Stop the cartelisation of the Greek market. In Greece, everything is a cartel, we have said this in the past but repletio mater studiorum. It is enough to send a team of DG Competition to Greece and in one month’s time the cost of living will drop to half.
Everything in Greece (except rents) come under a cartel. Supermarkets, cement, construction materials, fresh milk, highways, transport services, fuel oil etc., etc., etc.
Here’s one example. The two airlines of the country merged with the blessings of the Commission in October 2013. The merger was initially refused but thanks to strong political pressures it was accepted (in reality Aegean purchased Olympic). However, certain conditions were set by the Commission for the approval to be given. The conditions were accepted and the merger was approved.
Since then, the Commission was never bothered to check if such conditions were ever met and more so that these were never made known to the public.
Today, a one-way ticket from Corfu to Athens (a 25-minute flight), usually is at €150. These days, there was a general strike in Greece which includes all civil servants and the crews of coastal car ferry services except, what a coincidence, air-controllers. During the strike (Corfu is an island) the Corfu-Athens tickets are selling for more than €200.
Another issue the Commission could intervene and resolve is contraband. Greece is losing every year billions of euros because of petrol smuggling. In Attica (the Athens region) alone, there are 1,200 illegal oil storage facilities.

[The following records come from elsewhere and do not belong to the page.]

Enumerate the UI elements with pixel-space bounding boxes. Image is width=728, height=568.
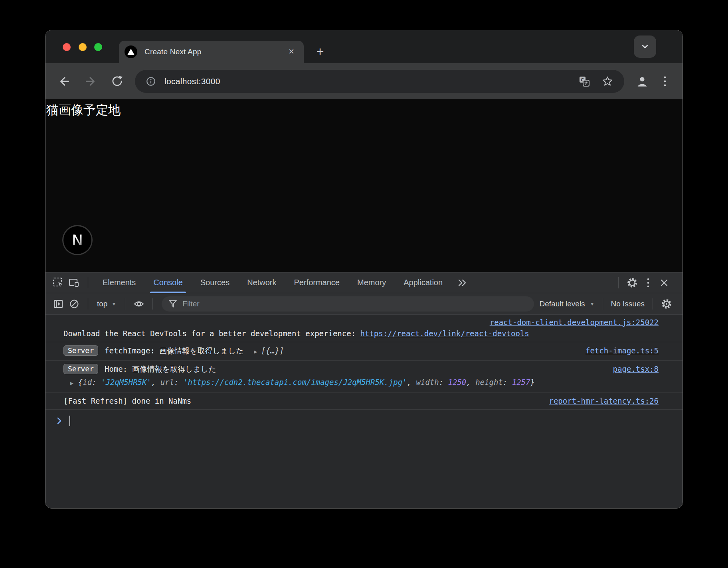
- browser-window: Create Next App × +: [45, 30, 683, 509]
- separator: [603, 298, 603, 310]
- browser-tab[interactable]: Create Next App ×: [119, 41, 304, 63]
- context-selector[interactable]: top ▼: [94, 300, 119, 308]
- source-link[interactable]: report-hmr-latency.ts:26: [549, 395, 659, 407]
- live-expression-button[interactable]: [131, 296, 147, 312]
- console-settings-button[interactable]: [659, 296, 675, 312]
- eye-icon: [133, 298, 145, 310]
- profile-button[interactable]: [633, 72, 651, 91]
- log-levels-selector[interactable]: Default levels ▼: [537, 300, 597, 308]
- server-badge: Server: [63, 345, 98, 356]
- tab-memory[interactable]: Memory: [348, 272, 395, 293]
- devtools-tabbar: Elements Console Sources Network Perform…: [46, 272, 682, 293]
- tab-console[interactable]: Console: [144, 272, 191, 293]
- separator: [88, 298, 88, 310]
- filter-funnel-icon: [168, 299, 178, 309]
- sidebar-panel-icon: [53, 298, 64, 310]
- info-icon: [146, 76, 156, 87]
- gear-icon: [661, 298, 673, 310]
- source-link[interactable]: page.tsx:8: [613, 363, 659, 375]
- separator: [618, 277, 619, 288]
- message-link[interactable]: https://react.dev/link/react-devtools: [360, 329, 529, 338]
- filter-input[interactable]: [182, 300, 527, 308]
- tab-elements[interactable]: Elements: [94, 272, 144, 293]
- translate-button[interactable]: G: [576, 73, 593, 90]
- tab-network[interactable]: Network: [238, 272, 285, 293]
- browser-toolbar: localhost:3000 G: [46, 63, 682, 99]
- tab-strip: Create Next App × +: [46, 30, 682, 63]
- console-prompt[interactable]: [46, 410, 682, 427]
- gear-icon: [626, 277, 638, 289]
- devtools-close-button[interactable]: [656, 275, 672, 290]
- devtools-menu-button[interactable]: [640, 275, 656, 290]
- vercel-triangle-favicon-icon: [125, 45, 137, 58]
- page-viewport: 猫画像予定地 N: [46, 99, 682, 272]
- chevron-down-icon: ▼: [590, 301, 595, 307]
- tab-sources[interactable]: Sources: [192, 272, 238, 293]
- star-icon: [602, 76, 613, 87]
- nextjs-logo-icon: N: [62, 225, 93, 255]
- separator: [88, 277, 88, 288]
- expand-triangle-icon[interactable]: ▶: [70, 380, 73, 386]
- source-link[interactable]: react-dom-client.development.js:25022: [490, 318, 659, 327]
- object-array-preview[interactable]: [{…}]: [261, 346, 284, 355]
- traffic-close-icon[interactable]: [63, 43, 71, 51]
- message-text: Home: 画像情報を取得しました: [105, 365, 216, 373]
- traffic-minimize-icon[interactable]: [79, 43, 87, 51]
- tab-application[interactable]: Application: [395, 272, 451, 293]
- message-text: fetchImage: 画像情報を取得しました: [105, 346, 244, 355]
- back-arrow-icon: [57, 75, 71, 88]
- message-text: Download the React DevTools for a better…: [63, 329, 360, 338]
- page-heading: 猫画像予定地: [46, 102, 121, 118]
- tab-title: Create Next App: [144, 47, 285, 56]
- avatar-icon: [635, 75, 649, 88]
- levels-label: Default levels: [540, 300, 585, 308]
- bookmark-button[interactable]: [599, 73, 616, 90]
- back-button[interactable]: [55, 72, 73, 91]
- devtools-settings-button[interactable]: [624, 275, 640, 290]
- site-info-button[interactable]: [142, 73, 160, 90]
- server-badge: Server: [63, 364, 98, 374]
- omnibox[interactable]: localhost:3000 G: [135, 70, 624, 93]
- forward-button[interactable]: [81, 72, 100, 91]
- more-tabs-button[interactable]: [451, 278, 473, 288]
- object-preview[interactable]: {id: 'J2qM5HR5K', url: 'https://cdn2.the…: [78, 378, 535, 387]
- circle-slash-icon: [69, 298, 80, 310]
- console-filter[interactable]: [162, 296, 534, 312]
- separator: [653, 298, 653, 310]
- kebab-menu-icon: [647, 277, 650, 288]
- double-chevron-icon: [457, 278, 467, 288]
- kebab-menu-icon: [663, 75, 667, 88]
- console-row-home: ServerHome: 画像情報を取得しました page.tsx:8 ▶{id:…: [46, 361, 682, 392]
- message-text: [Fast Refresh] done in NaNms: [63, 396, 191, 405]
- devtools-panel: Elements Console Sources Network Perform…: [46, 272, 682, 508]
- close-icon: [659, 278, 669, 288]
- tab-close-icon[interactable]: ×: [285, 45, 298, 59]
- inspect-cursor-icon: [52, 277, 64, 289]
- new-tab-icon[interactable]: +: [312, 44, 328, 60]
- device-toolbar-button[interactable]: [66, 275, 82, 290]
- console-sidebar-toggle-button[interactable]: [50, 296, 66, 312]
- source-link[interactable]: fetch-image.ts:5: [586, 345, 659, 357]
- separator: [125, 298, 125, 310]
- url-text[interactable]: localhost:3000: [164, 77, 570, 86]
- chevron-down-icon: ▼: [111, 301, 116, 307]
- chevron-down-icon: [639, 41, 651, 53]
- reload-button[interactable]: [108, 72, 126, 91]
- forward-arrow-icon: [84, 75, 97, 88]
- device-toolbar-icon: [68, 277, 80, 289]
- prompt-chevron-icon: [57, 417, 62, 425]
- tab-search-button[interactable]: [634, 36, 656, 58]
- traffic-zoom-icon[interactable]: [94, 43, 102, 51]
- clear-console-button[interactable]: [66, 296, 82, 312]
- console-toolbar: top ▼ Default levels ▼: [46, 293, 682, 315]
- expand-triangle-icon[interactable]: ▶: [254, 349, 257, 355]
- console-row-react-devtools: react-dom-client.development.js:25022 Do…: [46, 315, 682, 342]
- browser-menu-button[interactable]: [657, 72, 673, 91]
- issues-counter[interactable]: No Issues: [609, 300, 647, 308]
- active-tab-underline: [150, 292, 186, 293]
- inspect-element-button[interactable]: [50, 275, 66, 290]
- tab-performance[interactable]: Performance: [285, 272, 349, 293]
- text-cursor: [69, 416, 70, 426]
- translate-icon: G: [579, 76, 590, 87]
- console-messages: react-dom-client.development.js:25022 Do…: [46, 315, 682, 508]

Among the money lost by the smuggling, there is a considerable amount of VAT. Therefore, OLAF could investigate and fix it.
There are two more situations to fix for Greece to easily revert to development. Both are blocked by the ideological limitations of the Greek government and the sensitivities of the Greek opposition. However, a Commission intervention could do it.
The Greek public sector is a bottomless barrel. No matter what, no government right, left or centre will ever dismiss civil servants in Greece. The reason is irrelevant. What the Commission could impose is a gradual reduction of the salaries budget. This is the only efficient way.
The most important step, however, will be the tacit deregulation of the private sector. It is obviously a blasphemy for any Greek politician yet it is the only way.
The Commission and the government are dreaming about big foreign investments in Greece which they think are on the way. Dream on! Nobody will ever come to invest in Greece under the present conditions when no Greek is investing in his own country. The rest is philosophy.
Small companies in Greece, entities with few, mostly family, employees can become the locomotors of re-launching the Greek economy. Presently, all these companies are dying. They produce little, if anything at all, and they pay no taxes or contributions because they have no income. At the same time there is a huge number of unemployed in Greece who, of course, pay neither taxes nor social security contributions.
Simply, the government should instruct by word-of-mouth all state authorities to stop controlling all companies with less than 10 employees for a decade, except for two elements. Not to employ personnel without a legal status for work and to pay regularly VAT. At the same time, abolish all documents necessary to do business. Abolish the debt worthiness certificate of the banks (Tiressias) and abolish all tax and social security certificates. Let small companies free, as it was in the early fifties. Let them produce without taxes and without social security contributions or any labour law obligation. After all, they will employ the unemployed, who will get something instead of the nothing they get now and they will pay VAT which now they do not because they do not produce. They will not pay income tax, but who cares since now they do not pay anyway and this will be the incentive to get them active again. And, once they will get some non-taxed income what will they do with it? It will stay in Greece and will be infused in the orthodox channels of the local economy as Switzerland has become too expensive to wash money.